September 29, 2002

Low talent level keeps Orioles down

While critics of the Orioles bemoan the lack of a respectable farm system, they need to look only at the makeup of the Orioles' current roster, which is littered with minor-league talent.

Congratulations go out to snake oil salesmen Peter Angelos and Syd Thrift, who continue to bilk the public by disguising this team as a major-league franchise.

Ah, fourth place! It took them awhile, but the Orioles have finally reached their normal comfort level, one step ahead of Tampa Bay, Kansas City and Detroit, and miles behind the rest of the league.

Morton D. Marcus Baltimore

Under Angelos, O's driven into the ground

I admire Peter Angelos for buying the Orioles and being such a homebody. (I'm from Dundalk, and he's helped people in my community.)

But he has driven a once-proud organization into the ground. For what reasons, I don't know. Is it because he doesn't know what he's doing? Or is his ego so big he can't see beyond the end of his nose?

Sun columnist Laura Vecsey had it right in the loss of the Rochester Red Wings ["Orioles' minor-league loss is a major embarrassment," Sept. 19].

I don't know if it's Angelos' fault, but I think his kids should find a new job along with Syd Thrift.

Troy Tingler Dundalk

O's need to reclaim `Baltimore' banner

The media was great recently in bringing out the man "who was larger than life," Johnny Unitas.

He excelled in football because we saw him every Sunday doing so. He also excelled in everyday life with his family as well as the countless number of citizens who came into his presence.

Perhaps more people have remembrances about him with a "Johnny Unitas story" more than any other person we know.

What was so great also was the "Baltimore" publicity that was given to Johnny Unitas. He represented the "Baltimore Colts" and he was a "Baltimore hero."

We don't hear that with the present-day Orioles. Nowhere do we see reference to the "Baltimore Orioles." We do hear about organization and Orioles players going to York, Pa., and to the many squares in Washington to sign autographs to try to increase attendance from a regional standing.

It is a shame, because the real reasons for the decline in attendance at Camden Yards are a poor product, poor management and a poor understanding of the Baltimore fans. It's no wonder that Baltimoreans are not filling Camden Yards because the "Baltimore name" does not exist at Camden Yards.

It is a shame because somehow or another, Baltimore connected to the Orioles name hits to the very heart of the citizens living in this region. When will the present owners realize this?

Raymond D. Bahr Ellicott City

Unitas family shows grace and eloquence

It's often been said during the past few weeks that John Unitas was NFL royalty. I was never fortunate enough to meet the man, but based on stories from my own family and the outpouring of affection from this city, I have no doubt it is true.

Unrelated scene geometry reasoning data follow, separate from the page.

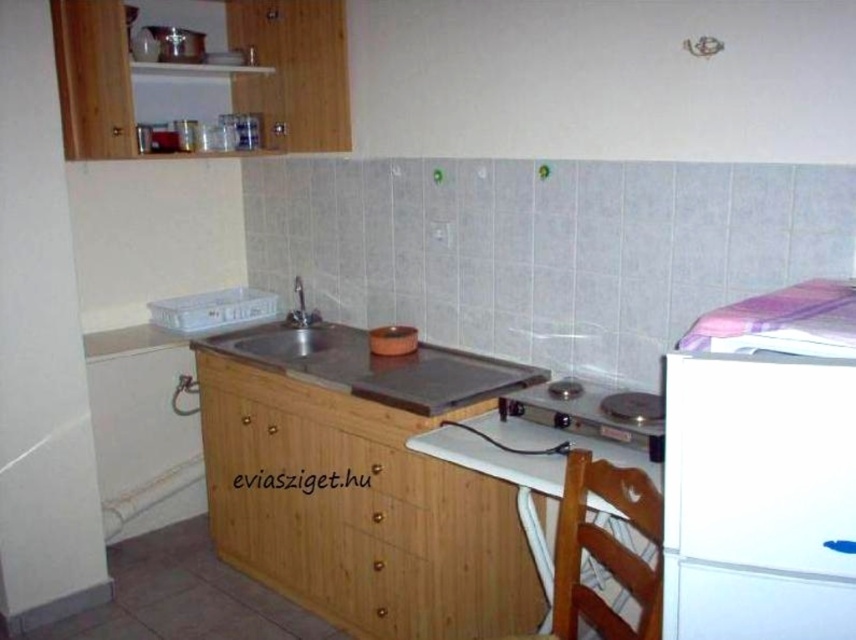 Question: Does wooden chair at lower right have a greater width compared to metallic gray stove at center?

Choices:
 (A) yes
 (B) no

Answer: (B)

Question: Which object is farther from the camera taking this photo?

Choices:
 (A) metallic gray stove at center
 (B) white matte refrigerator at right
 (C) metallic sink at center

Answer: (C)

Question: Which point is closer to the camera taking this photo?

Choices:
 (A) (364, 339)
 (B) (661, 417)
 (C) (724, 545)

Answer: (C)

Question: Is white matte refrigerator at right to the right of wooden chair at lower right from the viewer's perspective?

Choices:
 (A) no
 (B) yes

Answer: (B)

Question: Which point is closer to the camera?

Choices:
 (A) wooden chair at lower right
 (B) metallic sink at center

Answer: (A)

Question: Does wooden chair at lower right appear over metallic sink at center?

Choices:
 (A) yes
 (B) no

Answer: (B) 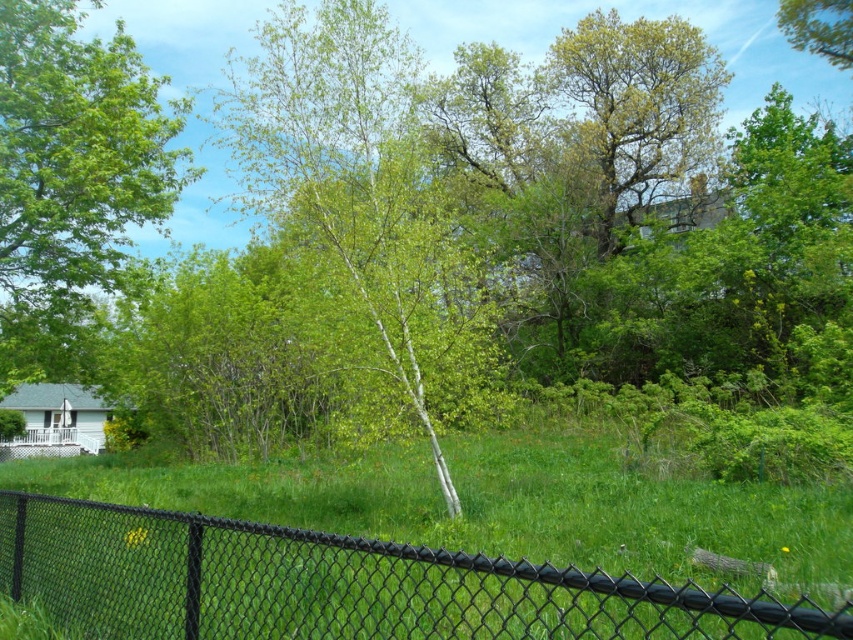 Question: Which of the following is the farthest from the observer?

Choices:
 (A) white smooth tree at center
 (B) green leafy tree at left

Answer: (B)

Question: In this image, where is black chain-link fence at lower left located relative to white smooth tree at center?

Choices:
 (A) above
 (B) below

Answer: (B)

Question: Based on their relative distances, which object is farther from the green leafy tree at left?

Choices:
 (A) black chain-link fence at lower left
 (B) white smooth tree at center

Answer: (A)

Question: Among these objects, which one is farthest from the camera?

Choices:
 (A) white smooth tree at center
 (B) black chain-link fence at lower left
 (C) green leafy tree at left

Answer: (C)

Question: Is white smooth tree at center bigger than green leafy tree at left?

Choices:
 (A) yes
 (B) no

Answer: (B)

Question: Is black chain-link fence at lower left wider than green leafy tree at left?

Choices:
 (A) no
 (B) yes

Answer: (A)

During the memorial service and funeral mass, as many of his children took to the microphone to eulogize their father, it occurred to me that I was indeed witnessing a royal family. Their grace and eloquence were inspirational, each clearly having learned from their parents the qualities of a life well lived.

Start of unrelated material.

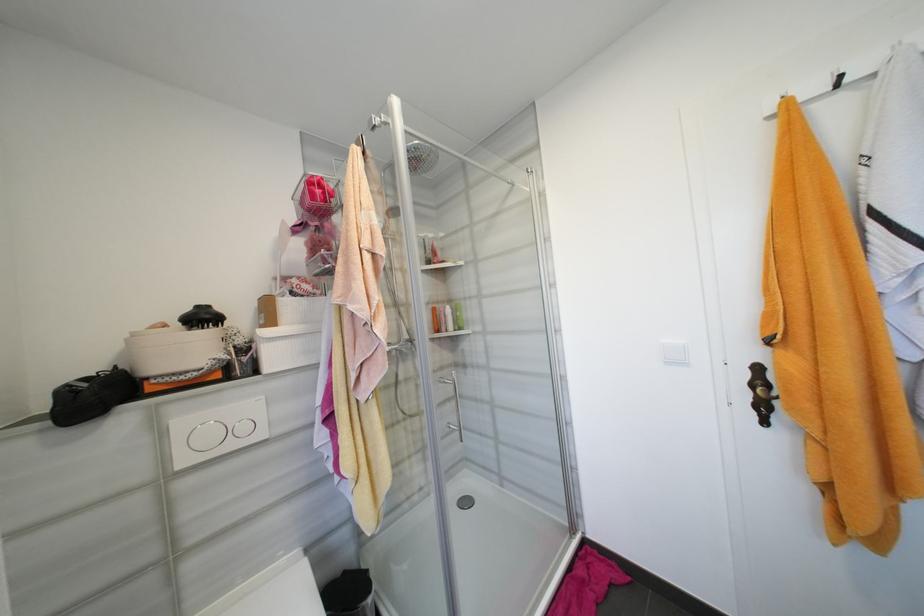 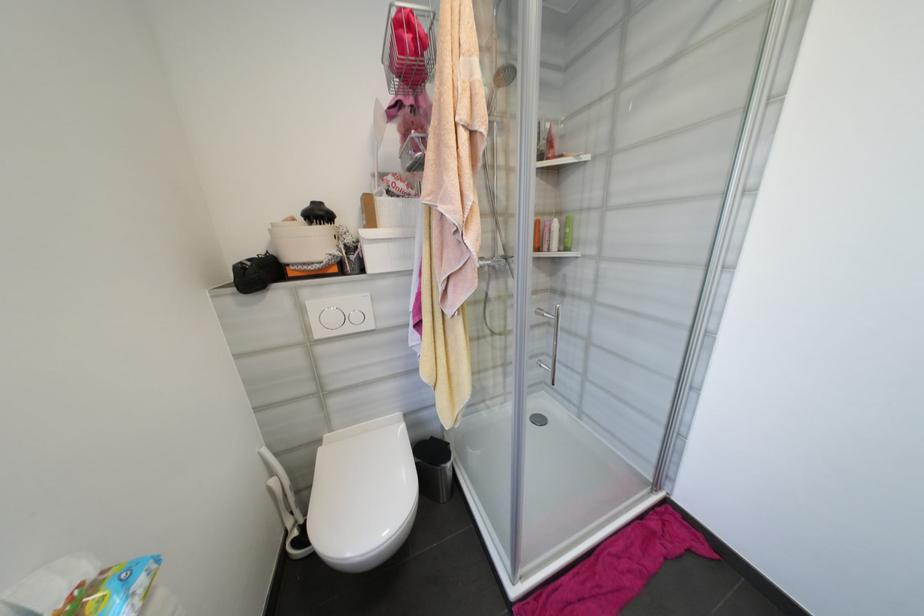 Where in the second image is the point corresponding to the point at 472,460 from the first image?

(552, 384)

At a time of such deep personal loss, when they rightfully might have said, "Please, finally leave us alone to mourn in private our husband, father, brother, grandfather, and friend," the Unitas family graciously allowed an entire city to mourn with them. They must have sensed the need.

Since his passing, Johnny U. has been honored as much for his demeanor off the field as for his accomplishments on it. While saddened at our loss, it is comforting to know that we still have royalty among us.

Ronald J. Topper II Columbia

It's not too soon to honor Unitas

Johnny Unitas chose to move to Baltimore, dedicate 14 years to a beloved home team, work in a local steel mill, operate a local restaurant and other businesses, raise his family, and remain here.

Baltimoreans young and old revere, respect, and idolize Johnny Unitas, and rightly so. Now with the passing of this Baltimore legend who helped define our city and remained an everyman, we have the opportunity to show that that kind of dedication and example should be rewarded.

Actually, we don't have that opportunity. The Ravens' ownership does.

Many have called for the now "nameless" Ravens stadium to be named after this great hometown hero. The ownership has responded that it is "too soon" to make such a pronouncement.

So what is it too soon for? Too soon to put sentiment before profits? Too soon for a corporate sponsor to pay 10s of millions of dollars to put its name where it should not go? Perhaps if the ownership waits, the fans will forget?

I, and many of my fellow Baltimoreans, will not forget. We haven't forgotten the 1950s, 1960s, 1970s or 1984. We won't forget John Unitas' contributions on and off the field for Baltimore. Baltimore should not forget him.